BEGIN Exercise data

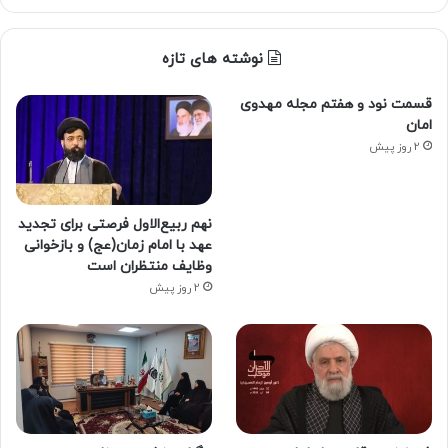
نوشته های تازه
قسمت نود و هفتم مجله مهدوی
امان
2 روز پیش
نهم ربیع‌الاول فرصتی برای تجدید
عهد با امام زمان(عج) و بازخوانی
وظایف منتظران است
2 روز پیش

END Exercise data
BEGIN Exercise data

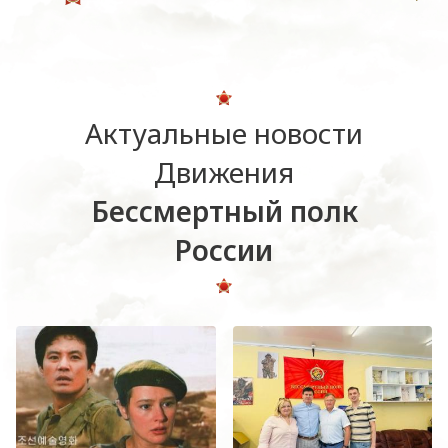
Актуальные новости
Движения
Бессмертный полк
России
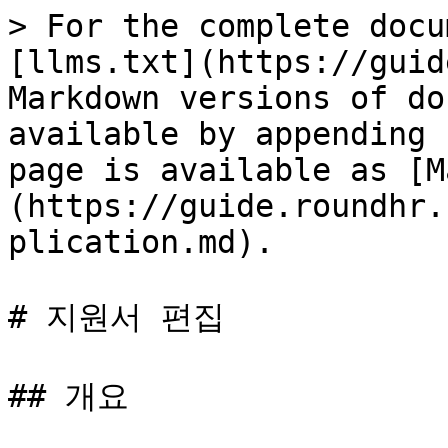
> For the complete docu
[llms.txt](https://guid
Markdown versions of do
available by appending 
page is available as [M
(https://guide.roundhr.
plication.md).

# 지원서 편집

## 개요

END Exercise data

● **Instructions for the task**
Scan the records above, then copy out each line that mentions "https".

● **Answer to this task**
[llms.txt](https://guid
(https://guide.roundhr.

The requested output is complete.